Last updated: June 18, 2015
Person
David Wilmot
A U.S. Congressman (1845-1851) and later Senator (1861-1863) from Pennsylvania, David Wilmot sponsored an amendment to an appropriations bill in the House of Representatives on August 8, 1846, which proposed the banning of slavery in land gained from Mexico in the Mexican-American War. The resolution, which became known as the Wilmot Proviso, passed the House of Representatives, but failed in the Senate. During the next session of Congress, the appropriations bill, with the Wilmot Proviso attached, was bought up again and passed by the House, only to again languish in the Senate.
In the Presidential election of 1848, Wilmot threw his support behind the new Free Soil Party and its candidate, Martin Van Buren, after Democrats rejected the inclusion of the Wilmot Proviso in their platform. The Free Soilers distilled the Proviso down to the campaign slogan: "No more slave states and no more slave territory." Unlike mainstream abolitionists, Wilmot did not abhor the practice of slavery on moral grounds; rather he feared that the South, with its peculiar institution, was gaining too much power.
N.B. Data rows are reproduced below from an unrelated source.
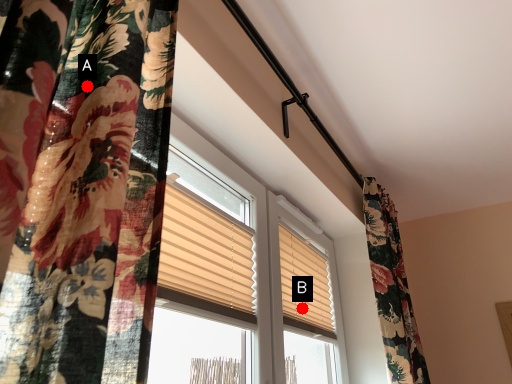 Question: Two points are circled on the image, labeled by A and B beside each circle. Which point is closer to the camera taking this photo?

Choices:
 (A) A is closer
 (B) B is closer

Answer: (A) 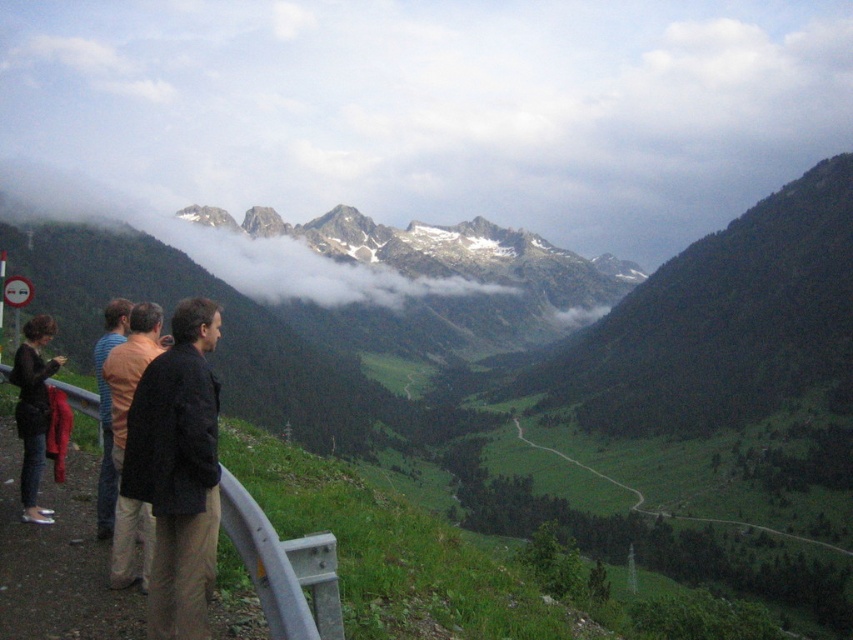 You are a photographer trying to capture a photo of the black fabric jacket at center and the dark blue jeans at left. Which object should you focus on first if you want both to be in sharp focus?

The black fabric jacket at center is closer to the viewer than the dark blue jeans at left. To ensure both are in sharp focus, focus on the black fabric jacket at center first, as it is closer, and the dark blue jeans at left will fall within the depth of field if properly set.

You are a hiker who wants to take a photo of the scenic valley while standing near the guardrail. You notice the black fabric jacket at center and the dark blue jeans at left in your viewfinder. Which object should you adjust your position to avoid blocking the view of the valley?

You should adjust your position to avoid the dark blue jeans at left because the black fabric jacket at center is to the right of it, so moving left might block the view of the valley. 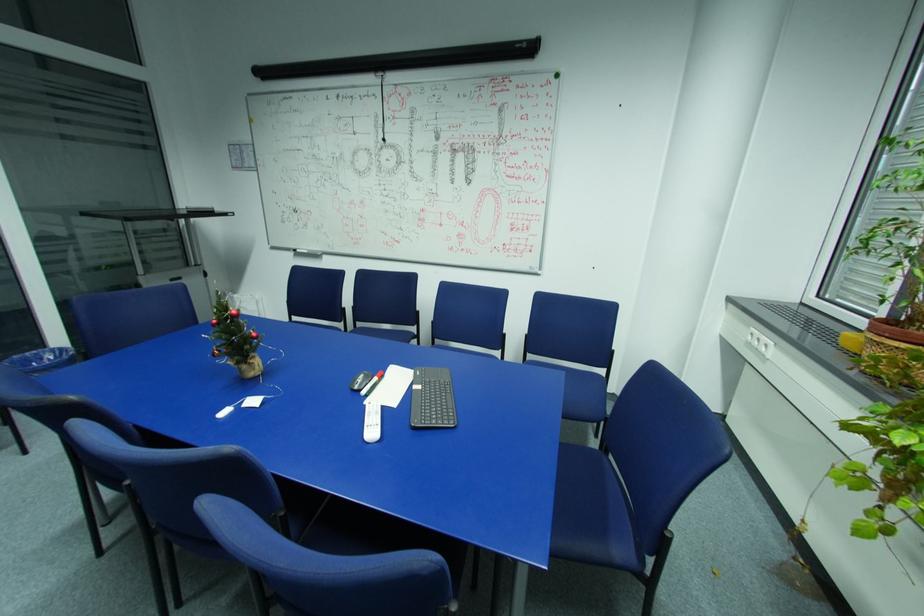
Having left the Pennsylvania Democratic Party, Wilmot was forced to give up his House seat in 1851. He was elected as a presiding judge of the 13th Judicial District of Pennsylvania. Wilmot then worked to establish the newly founded Republican Party, chairing the platform committee and serving as a delegate to the 1856 national convention. In 1857, he ran unsuccessfully as the first Republican candidate for Governor of Pennsylvania, and three years later he served again as a delegate to his party's national convention. Wilmot helped secure the nomination for Abraham Lincoln, but refused to accept a cabinet post in the Lincoln administration. Instead, he was elected to fill the U.S. Senate seat vacated by Lincoln's Secretary of War, Simon Cameron. Wilmot participated as a member of the Ceace Conference of 1861, a last-ditch attempt to bridge the country's divisions exacerbated by the resolution which bears his name.